The Oneida Daily Dispatch (Oneida, NY)

No rest stop for the weary

- Contact Jim Mullen at mullen. jim@gmail.com.

When I was a kid, a rest stop was some tiny gas station on a two-lane highway that had a not-too-clean bathroom around the back that you had to ask permission to use.

There wasn’t a sign that said “Ladies” or “Men,” it was just the same room the mechanics used. There were no signs that said the employees had to wash their hands, and the sink was usually dirtier than their hands, anyway. There was no diaper changing station, no high-powered, paper-free, hotair hand dryers.

The only things you could buy in the office where you paid for gas were state maps, cigarettes and vending-machine sodas. Buying coffee or lunch at a gas station wouldn’t have crossed your mind. If you needed another rest before you needed gas again, well, there was that nice, long stretch of deserted highway coming up.

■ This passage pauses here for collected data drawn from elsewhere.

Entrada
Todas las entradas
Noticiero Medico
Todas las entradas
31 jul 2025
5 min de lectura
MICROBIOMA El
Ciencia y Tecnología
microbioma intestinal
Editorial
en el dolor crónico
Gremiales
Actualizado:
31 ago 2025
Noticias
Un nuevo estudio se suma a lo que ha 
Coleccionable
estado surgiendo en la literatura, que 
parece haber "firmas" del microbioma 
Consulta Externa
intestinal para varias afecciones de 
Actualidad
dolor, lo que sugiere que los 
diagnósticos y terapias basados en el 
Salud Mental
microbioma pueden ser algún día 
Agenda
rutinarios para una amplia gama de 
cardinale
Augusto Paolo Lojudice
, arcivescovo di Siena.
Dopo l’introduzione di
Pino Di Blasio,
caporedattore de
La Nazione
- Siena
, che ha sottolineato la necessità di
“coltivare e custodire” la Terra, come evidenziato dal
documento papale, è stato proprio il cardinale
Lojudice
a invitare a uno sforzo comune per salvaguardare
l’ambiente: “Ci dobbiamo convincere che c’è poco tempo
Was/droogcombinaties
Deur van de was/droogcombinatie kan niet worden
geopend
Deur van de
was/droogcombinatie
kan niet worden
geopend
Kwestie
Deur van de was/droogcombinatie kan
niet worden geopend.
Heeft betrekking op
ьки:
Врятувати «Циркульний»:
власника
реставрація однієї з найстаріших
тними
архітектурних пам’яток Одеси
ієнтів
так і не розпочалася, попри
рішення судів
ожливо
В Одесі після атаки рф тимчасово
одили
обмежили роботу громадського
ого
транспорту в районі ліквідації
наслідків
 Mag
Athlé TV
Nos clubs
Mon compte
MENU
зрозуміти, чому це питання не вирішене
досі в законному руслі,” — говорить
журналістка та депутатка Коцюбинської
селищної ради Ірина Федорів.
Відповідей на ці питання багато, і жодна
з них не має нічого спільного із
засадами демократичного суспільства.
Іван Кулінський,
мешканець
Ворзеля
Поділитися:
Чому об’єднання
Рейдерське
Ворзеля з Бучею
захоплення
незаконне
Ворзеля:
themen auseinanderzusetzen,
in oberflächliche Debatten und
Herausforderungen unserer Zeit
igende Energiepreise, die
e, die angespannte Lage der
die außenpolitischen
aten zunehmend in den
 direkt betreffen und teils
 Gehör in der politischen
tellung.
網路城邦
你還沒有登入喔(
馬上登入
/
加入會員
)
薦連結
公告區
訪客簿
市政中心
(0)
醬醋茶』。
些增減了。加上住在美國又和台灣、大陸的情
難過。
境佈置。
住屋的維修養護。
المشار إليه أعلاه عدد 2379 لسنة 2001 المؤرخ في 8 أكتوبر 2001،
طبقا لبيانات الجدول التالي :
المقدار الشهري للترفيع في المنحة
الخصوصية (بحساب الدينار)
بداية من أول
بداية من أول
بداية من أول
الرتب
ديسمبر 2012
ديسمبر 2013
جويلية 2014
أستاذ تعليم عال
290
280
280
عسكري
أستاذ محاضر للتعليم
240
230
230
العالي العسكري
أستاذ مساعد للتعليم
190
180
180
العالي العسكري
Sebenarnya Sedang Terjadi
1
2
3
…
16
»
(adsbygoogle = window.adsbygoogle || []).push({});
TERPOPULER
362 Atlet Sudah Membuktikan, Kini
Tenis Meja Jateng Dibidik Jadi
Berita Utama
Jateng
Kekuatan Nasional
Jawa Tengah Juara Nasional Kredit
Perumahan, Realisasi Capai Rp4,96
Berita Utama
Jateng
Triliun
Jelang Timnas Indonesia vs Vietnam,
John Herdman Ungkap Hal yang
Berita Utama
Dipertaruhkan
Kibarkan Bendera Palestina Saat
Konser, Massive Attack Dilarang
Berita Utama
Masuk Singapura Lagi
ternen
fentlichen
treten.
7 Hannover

Boy howdy, have things changed.

Not only does every gas station have multiple restrooms now, but some of the interstate rest stops are competing with each other to have the most modern and luxurious facilities. Because after all, that’s probably going to be the only thing in your state that a tourist on a superhighw­ay will ever see. Your state is going to be judged by its bathroom facilities -- not by its scenery, its leisure activities, its history or its economy, but by the quality of its toilets.

My mother used to set out fancy embroidere­d, starched and ironed “His” and “Hers” guest towels in the bathroom if we were having company that night. We children were told that if any of us used them, we would be in for a shunning at best, solitary confinemen­t at worst. Thank goodness she had never heard of waterboard­ing. The guests, of course, would never think of using those towels; they would find and use a regular bath towel. And in the morning, even after the biggest party, those towels hung there exactly as unused as they were when they were put out. After all, the guests had mothers, too. They knew the rules.

From my travels, it seems some states are putting out the guest towels in their rest areas, and some are not. But almost every off-ramp in every state now has some sort of giant truck stop with more stuff for sale than the World’s Longest Yard Sale combined with a coffee shop, a state fair midway, a clothing store, a food court, a Radio Shack and a Bed Bath and Beyond. Oh, and they also have restrooms. Which you will need, because you bought the large coffee and a few sodas at the last giant rest stop. I think that’s the business plan for chain truck stops. You think you need coffee to stay awake because you’re taking such a long trip, but the trip is only so long because you keep stopping to “rest” and buy more coffee.

And do we really need 47 flavors of coffee? If you’re drinking something called a “Cookie Dough Cappuccino,” why don’t you just admit it -- you don’t like coffee. There are 300 other types of drinks you can buy at a modern truck stop. You have tried all of the coffees; maybe it’s not for you. Try something else.

I’ve also noticed something else in the modern rest stops: a remarkable lack of graffiti, rude or otherwise. I guess if you want to say something crude and shocking nowadays, you do it using your cellphone, not a bathroom wall.